Pourquoi et comment faire germer les pommes de terre ?

Suite à ma demande aux abonnés à ma lettre d’information concernant vos besoins en informations, une question est revenue à plusieurs reprises :

« Comment faire germer les pommes de terre ? »

J’avoue au départ m’être dit que ce sujet pouvait être traité en deux ou trois phrases, et que cela ne valait donc pas vraiment un article…

Mais en réfléchissant un peu plus posément à la question, je me suis aperçu qu’il y avait quand même des choses, pas forcément évidentes pour tout le monde, à dire sur le sujet.

On y va ?

Précisons d’entrée que nous parlerons ici de « germes » et de « germination » mais ces terme ne sont pas exacts.

Il s’agit en réalité du développement de bourgeons rudimentaires (pas de germes, qui émanent par définition d’une graine ou d’une semence… ce que n’est pas une pomme de terre) sur le tubercule.

Toutefois, parce que ce sont  là les mots couramment usités, et pour simplifier mon propos, nous emploierons ces termes de « germination » et de « germes » dans cet article.

Pourquoi faire germer les pommes de terre ?

Commençons par dire que faire germer les pommes de terre n’est pas indispensable.

Si vous mettez vos pommes de terre non germées directement en terre, elles y germeront…

Mais ce processus sera plus long (nous verrons pourquoi un peu plus bas) et parfois plus aléatoire (par exemple, si le sol est froid, ou même simplement très humide, les tubercules risquent de pourrir avant de germer…).

Faire germer ses pommes de terre est donc souhaitable pour assurer un bon démarrage de la culture.

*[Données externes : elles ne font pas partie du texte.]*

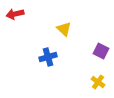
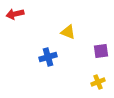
yellow triangle: moved 4 px right, 3 px down; rotated 21 degrees counterclockwise
purple square: rotated 35 degrees counterclockwise
yellow cross: rotated 32 degrees clockwise
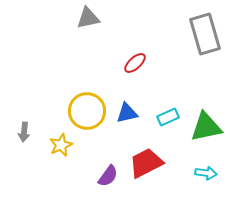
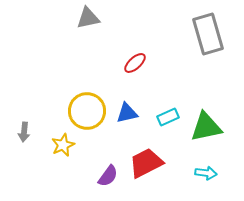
gray rectangle: moved 3 px right
yellow star: moved 2 px right
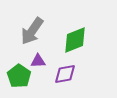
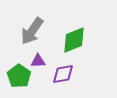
green diamond: moved 1 px left
purple diamond: moved 2 px left
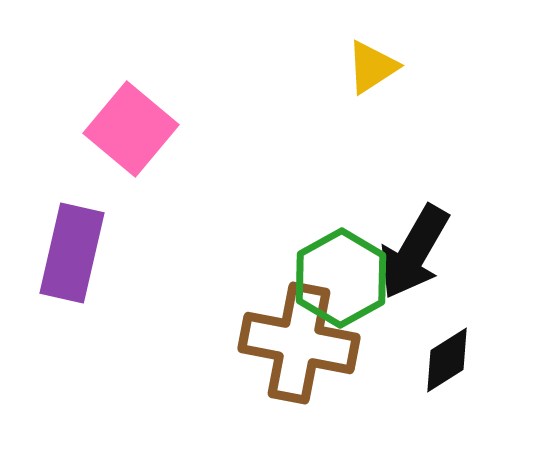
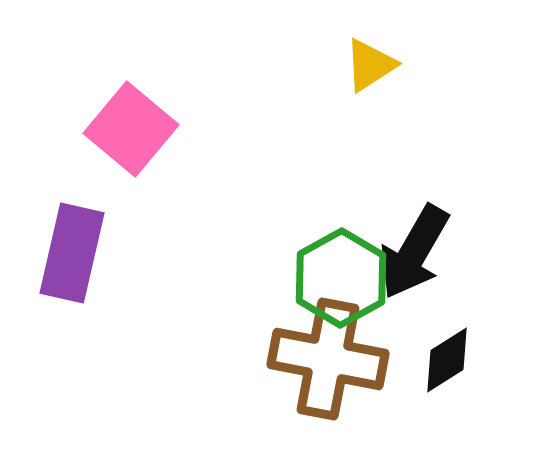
yellow triangle: moved 2 px left, 2 px up
brown cross: moved 29 px right, 16 px down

Quelles pommes de terre faire germer ?

Toutes les pommes de terre peuvent être utilisées pour vos cultures… théoriquement.

Car les pommes de terre issues de cultures chimiques (on dit aujourd’hui « conventionnelles »… ça fait mieux… mais elles n’en restent pas moins chimiques !) sont en général traitées avec des « anti-germinatifs »…

Ces anti-germinatifs sont peut-être utiles afin que les pommes de terre puissent se conserver longtemps, sans germer (ce qui est une bonne chose lorsque les pommes de terre sont destinées à la consommation; mais quelques pommes placées au milieu du stock de pommes de terre auront le même effet, et ce naturellement).

Mais évidemment, la germination étant alors une nécessité, cela pose problème lorsque l’on veut les planter au potager !

Ces pommes de terre de consommations traitées aux anti-germinatifs étant exclues, différentes sources d’approvisionnement sont possibles :

  • les semenciers bio : je pense ici en particulier à Payzons Ferme, un groupement de producteurs bio situé en Bretagne et spécialisé dans la production et la commercialisation de plants de pommes de terre certifiés, et présentant une grande diversité de variétés très intéressantes. Mais la demande est forte… et mieux vaut commander en décembre, dès la parution de leur nouveau catalogue…
  • les magasins bio : vous pouvez parfaitement acheter des pommes de terre biologiques de consommation et envisager de faire germer les pommes de terre achetées. Mais évidemment, cela revient beaucoup plus cher…
  • les jardineries : on y trouve des tubercules destinées à la plantation… et même parfois aujourd’hui des tubercules bio. Mais le choix en terme de variétés est en général limité
  • vos récoltes de l’année précédente : c’est le moyen le plus économique (vous achetez une fois des tubercules, puis vous les reproduisez pendant plusieurs années…) et le plus « permacole » (autonomie). On recommande souvent de récolter à part, environ 1 mois avant leur maturité, les pommes de terre qui seront destinées à la reproduction… bon, je récolte tout en même temps, à parfaite maturité, et comme plants, j’utilise simplement les pommes de terre de consommation qu’il me reste en fin de saison…ça marche très bien. Notez toutefois qu’au bout de 4 ou 5 années de culture, la variété finit souvent par dégénérer. Renouveler son stock de semences, en achetant des plants certifiés, peut alors être préférable

Eliminez les tubercules ramollis, et ceux présentant des signes de maladies…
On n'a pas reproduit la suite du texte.